Planeta Terra e os recursos naturais
O
Planeta Terra, onde habita a humanidade, é, até onde se conhece, o
único que oferece condições de vida e recursos naturais para mantê-la e
expandi-la. A questão bastante debatida entre as lideranças mundiais,
mas sem respostas é; até quando os recursos naturais existentes no
planeta irão suportar o consumismo e a exploração desequilibrada, sem
tempo da natureza e do planeta se refazer?
Cada vez mais, nos damos conta da escassez dos recursos naturais. Água potável, petróleo, gás Helio,
abelhas e até a areia estão desaparecendo aos poucos e, certamente
modificará vários aspectos da vida no planeta. Muitos estudiosos tentam
calcular a carga máxima de habitantes que a terra pode suportar, mas
ainda sem resposta definitiva. Alguns calculam que o planeta suportaria
13,4 bilhões de habitantes, outros estimam entre um bilhão e um trilhão
de pessoas. As estimativas são baseadas na quantidade de recursos
naturais ainda existentes no planeta e que já dão sinais de esgotamento,
como alimentos, água, florestas numa velocidade alarmante.
É
perfeitamente possível que nos próximos anos aumente o número de
famintos devido à escassez de alimentos, causando a desnutrição, assim
como a falta de água vai deteriorar a higiene pessoal. A pandemia surgiu
como um alerta nos tempos atuais, mas a malária ainda é um problema
para muitos países que não conseguem reduzir ou eliminar o mosquito
transmissor em função das mudanças climáticas que favorecem a sua
reprodução. A alarmante diferença entre as populações ricas em relação
às pobres é outro fator que tem contribuído para a degradação ambiental.

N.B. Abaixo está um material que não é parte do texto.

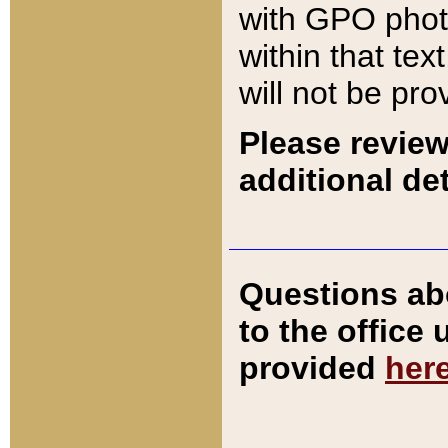
with GPO pho
within that tex
will not be pro
Please review
additional det
Questions ab
to the office
provided
her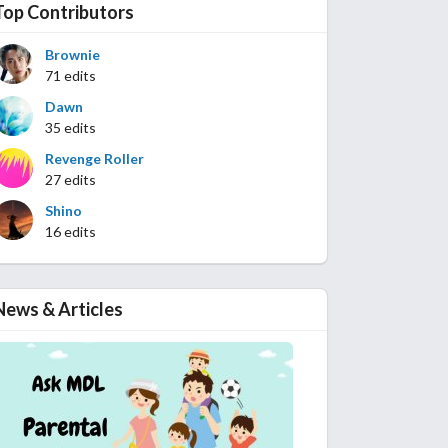
Top Contributors
Brownie
71 edits
Dawn
35 edits
Revenge Roller
27 edits
Shino
16 edits
News & Articles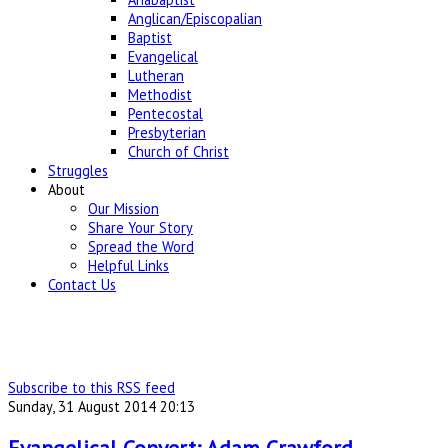
Anglican/Episcopalian
Baptist
Evangelical
Lutheran
Methodist
Pentecostal
Presbyterian
Church of Christ
Struggles
About
Our Mission
Share Your Story
Spread the Word
Helpful Links
Contact Us
Subscribe to this RSS feed
Sunday, 31 August 2014 20:13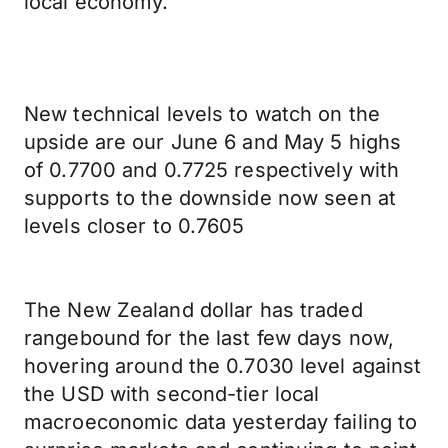
local economy.
New technical levels to watch on the
upside are our June 6 and May 5 highs
of 0.7700 and 0.7725 respectively with
supports to the downside now seen at
levels closer to 0.7605
The New Zealand dollar has traded
rangebound for the last few days now,
hovering around the 0.7030 level against
the USD with second-tier local
macroeconomic data yesterday failing to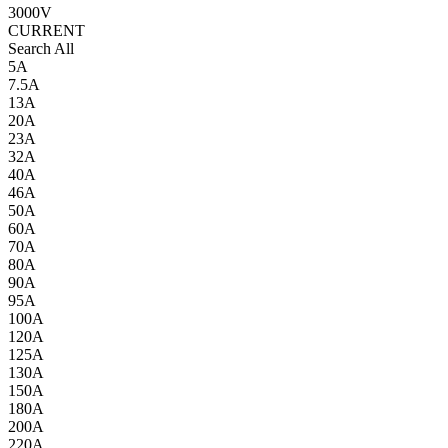
3000V
CURRENT
Search All
5A
7.5A
13A
20A
23A
32A
40A
46A
50A
60A
70A
80A
90A
95A
100A
120A
125A
130A
150A
180A
200A
220A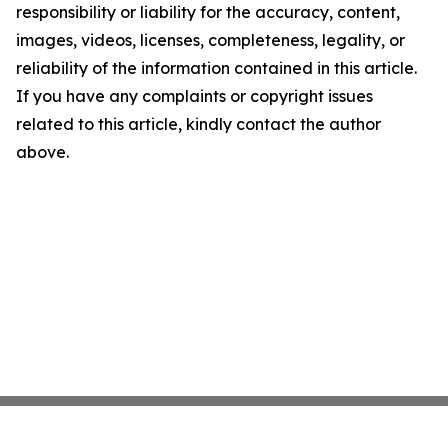
responsibility or liability for the accuracy, content,
images, videos, licenses, completeness, legality, or
reliability of the information contained in this article.
If you have any complaints or copyright issues
related to this article, kindly contact the author
above.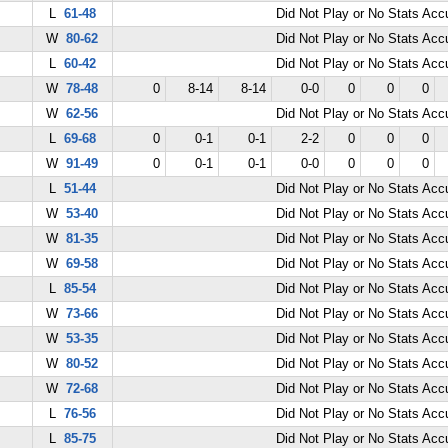
L
61-48
Did Not Play or No Stats Ac
W
80-62
Did Not Play or No Stats Ac
L
60-42
Did Not Play or No Stats Ac
W
78-48
0
8-14
8-14
0-0
0
0
0
W
62-56
Did Not Play or No Stats Ac
L
69-68
0
0-1
0-1
2-2
0
0
0
W
91-49
0
0-1
0-1
0-0
0
0
0
L
51-44
Did Not Play or No Stats Ac
W
53-40
Did Not Play or No Stats Ac
W
81-35
Did Not Play or No Stats Ac
W
69-58
Did Not Play or No Stats Ac
L
85-54
Did Not Play or No Stats Ac
W
73-66
Did Not Play or No Stats Ac
W
53-35
Did Not Play or No Stats Ac
W
80-52
Did Not Play or No Stats Ac
W
72-68
Did Not Play or No Stats Ac
L
76-56
Did Not Play or No Stats Ac
L
85-75
Did Not Play or No Stats Ac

O excesso de consumo dos ricos tem produzido uma dívida ecológica
financeira sem precedentes. São nesses países onde se consome a maior
quantidade de combustíveis fósseis, que tem elevado o risco de doenças,
principalmente nos aglomerados dos grandes centros urbanos.
A
população mundial dá mostras que está mal distribuída. Tem regiões que
se assemelham a verdadeiros formigueiros humanos, outras quase
desabitadas. O Brasil ocupa, no presente, 17 habitantes por Km2, sendo,
portanto
candidato a receber mais pessoas, especialmente no Norte. Porém há dois
obstáculos: a desigualdade social e o risco ambiental. O país tem 27%
das possíveis terras agricultáveis do mundo, mas se elas forem ocupadas,
será o fim da Amazônia.
Outros
espaços no planeta como as áreas polares, desertos e montanhas íngremes
ocupam um terço da Terra, mas são quase inabitáveis. Nas áreas geladas
os gastos com energia impedem a ocupação. A Antártida, com 8,9% das
terras emersas do planeta só tem quatro mil habitantes. Enquanto isso,
no Sudeste Asiático e Ásia oriental se concentra o maior numero
de humanos. Somadas, as populações da China, Índia, Indonésia,
Bangladesh e Paquistão ocupam apenas 11% das terras emersas do planeta,
mas respondem por mais de 40% da humanidade. Quase a metade dos novos
habitantes do mundo nasce nessa região. O norte da África concentra a
maior parte dos 125 milhões de pessoas do mundo todo que a cada ano
migram para outros países. Na chamada África Negra, abaixo do deserto do
Saara, o problema é a epidemia de AIDS e a recente Covid-19 que tem
ceifado 15 anos da expectativa de vida nas últimas décadas. Mesmo assim o
continente deve ganhar mais 1,2 bilhões de pessoas até 2050.
Tudo
isso para dizer que os estoques de recursos naturais existentes no
planeta podem entrar em colapso em 40 anos, afirmam os especialistas. Os
atuais recursos que garantem a vida humana na terra, apesar de
parecerem abundantes e infinitos, são escassos e, se usados de forma
excessiva e desmedidos, irão se esgotar e extinguir mais de 75% das
espécies existentes hoje no planeta, inclusive a humana.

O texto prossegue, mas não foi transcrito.